• Exercise aim:
Copy exactly the lines of the records below, and only those lines, beginning with the line that contains "2026-04-29 21:08:05" and ending with the line that contains "prática do jogo estimula a part".

• Material for this exercise:
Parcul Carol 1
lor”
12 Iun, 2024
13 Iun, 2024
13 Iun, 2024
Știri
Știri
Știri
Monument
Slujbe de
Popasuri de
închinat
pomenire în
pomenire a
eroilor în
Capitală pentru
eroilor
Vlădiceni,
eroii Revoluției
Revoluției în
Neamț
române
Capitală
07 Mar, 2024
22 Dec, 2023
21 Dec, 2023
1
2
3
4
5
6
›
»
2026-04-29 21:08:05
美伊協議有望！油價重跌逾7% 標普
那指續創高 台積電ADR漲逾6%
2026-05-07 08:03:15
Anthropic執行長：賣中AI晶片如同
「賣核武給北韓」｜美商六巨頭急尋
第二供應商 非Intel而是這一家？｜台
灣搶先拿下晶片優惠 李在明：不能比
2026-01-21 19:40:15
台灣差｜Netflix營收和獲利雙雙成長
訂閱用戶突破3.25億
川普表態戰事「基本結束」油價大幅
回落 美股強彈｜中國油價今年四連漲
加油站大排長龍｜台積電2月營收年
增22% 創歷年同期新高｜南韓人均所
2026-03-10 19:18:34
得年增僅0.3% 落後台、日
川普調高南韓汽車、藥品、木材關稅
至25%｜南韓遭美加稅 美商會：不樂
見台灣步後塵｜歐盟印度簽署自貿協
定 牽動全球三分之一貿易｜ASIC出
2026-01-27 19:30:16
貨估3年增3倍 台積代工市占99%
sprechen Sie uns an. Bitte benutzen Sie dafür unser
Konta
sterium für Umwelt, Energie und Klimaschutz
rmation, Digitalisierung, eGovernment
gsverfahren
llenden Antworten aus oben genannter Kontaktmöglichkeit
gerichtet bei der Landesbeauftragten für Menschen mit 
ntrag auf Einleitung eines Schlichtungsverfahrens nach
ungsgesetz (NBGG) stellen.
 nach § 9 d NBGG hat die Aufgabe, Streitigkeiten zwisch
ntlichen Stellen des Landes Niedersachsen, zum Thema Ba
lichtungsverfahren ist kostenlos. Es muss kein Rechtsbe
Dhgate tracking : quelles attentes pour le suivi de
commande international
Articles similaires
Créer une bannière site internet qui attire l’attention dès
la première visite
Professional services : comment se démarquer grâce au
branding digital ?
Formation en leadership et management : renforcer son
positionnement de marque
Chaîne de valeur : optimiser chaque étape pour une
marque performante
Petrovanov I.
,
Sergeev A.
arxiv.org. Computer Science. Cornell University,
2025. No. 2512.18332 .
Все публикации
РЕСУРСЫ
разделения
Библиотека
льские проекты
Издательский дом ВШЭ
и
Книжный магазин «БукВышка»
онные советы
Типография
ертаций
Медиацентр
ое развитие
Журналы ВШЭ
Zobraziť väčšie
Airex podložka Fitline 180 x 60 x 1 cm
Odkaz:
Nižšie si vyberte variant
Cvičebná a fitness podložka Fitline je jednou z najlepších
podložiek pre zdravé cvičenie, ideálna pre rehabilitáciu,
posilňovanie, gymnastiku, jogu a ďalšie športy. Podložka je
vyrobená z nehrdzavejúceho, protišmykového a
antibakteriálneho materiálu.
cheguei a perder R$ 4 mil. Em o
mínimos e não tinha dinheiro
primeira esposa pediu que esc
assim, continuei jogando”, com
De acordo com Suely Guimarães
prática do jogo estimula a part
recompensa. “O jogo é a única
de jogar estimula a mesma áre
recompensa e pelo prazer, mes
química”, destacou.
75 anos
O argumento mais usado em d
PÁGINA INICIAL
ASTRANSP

• Exercise answer:
2026-04-29 21:08:05
美伊協議有望！油價重跌逾7% 標普
那指續創高 台積電ADR漲逾6%
2026-05-07 08:03:15
Anthropic執行長：賣中AI晶片如同
「賣核武給北韓」｜美商六巨頭急尋
第二供應商 非Intel而是這一家？｜台
灣搶先拿下晶片優惠 李在明：不能比
2026-01-21 19:40:15
台灣差｜Netflix營收和獲利雙雙成長
訂閱用戶突破3.25億
川普表態戰事「基本結束」油價大幅
回落 美股強彈｜中國油價今年四連漲
加油站大排長龍｜台積電2月營收年
增22% 創歷年同期新高｜南韓人均所
2026-03-10 19:18:34
得年增僅0.3% 落後台、日
川普調高南韓汽車、藥品、木材關稅
至25%｜南韓遭美加稅 美商會：不樂
見台灣步後塵｜歐盟印度簽署自貿協
定 牽動全球三分之一貿易｜ASIC出
2026-01-27 19:30:16
貨估3年增3倍 台積代工市占99%
sprechen Sie uns an. Bitte benutzen Sie dafür unser
Konta
sterium für Umwelt, Energie und Klimaschutz
rmation, Digitalisierung, eGovernment
gsverfahren
llenden Antworten aus oben genannter Kontaktmöglichkeit
gerichtet bei der Landesbeauftragten für Menschen mit 
ntrag auf Einleitung eines Schlichtungsverfahrens nach
ungsgesetz (NBGG) stellen.
 nach § 9 d NBGG hat die Aufgabe, Streitigkeiten zwisch
ntlichen Stellen des Landes Niedersachsen, zum Thema Ba
lichtungsverfahren ist kostenlos. Es muss kein Rechtsbe
Dhgate tracking : quelles attentes pour le suivi de
commande international
Articles similaires
Créer une bannière site internet qui attire l’attention dès
la première visite
Professional services : comment se démarquer grâce au
branding digital ?
Formation en leadership et management : renforcer son
positionnement de marque
Chaîne de valeur : optimiser chaque étape pour une
marque performante
Petrovanov I.
,
Sergeev A.
arxiv.org. Computer Science. Cornell University,
2025. No. 2512.18332 .
Все публикации
РЕСУРСЫ
разделения
Библиотека
льские проекты
Издательский дом ВШЭ
и
Книжный магазин «БукВышка»
онные советы
Типография
ертаций
Медиацентр
ое развитие
Журналы ВШЭ
Zobraziť väčšie
Airex podložka Fitline 180 x 60 x 1 cm
Odkaz:
Nižšie si vyberte variant
Cvičebná a fitness podložka Fitline je jednou z najlepších
podložiek pre zdravé cvičenie, ideálna pre rehabilitáciu,
posilňovanie, gymnastiku, jogu a ďalšie športy. Podložka je
vyrobená z nehrdzavejúceho, protišmykového a
antibakteriálneho materiálu.
cheguei a perder R$ 4 mil. Em o
mínimos e não tinha dinheiro
primeira esposa pediu que esc
assim, continuei jogando”, com
De acordo com Suely Guimarães
prática do jogo estimula a part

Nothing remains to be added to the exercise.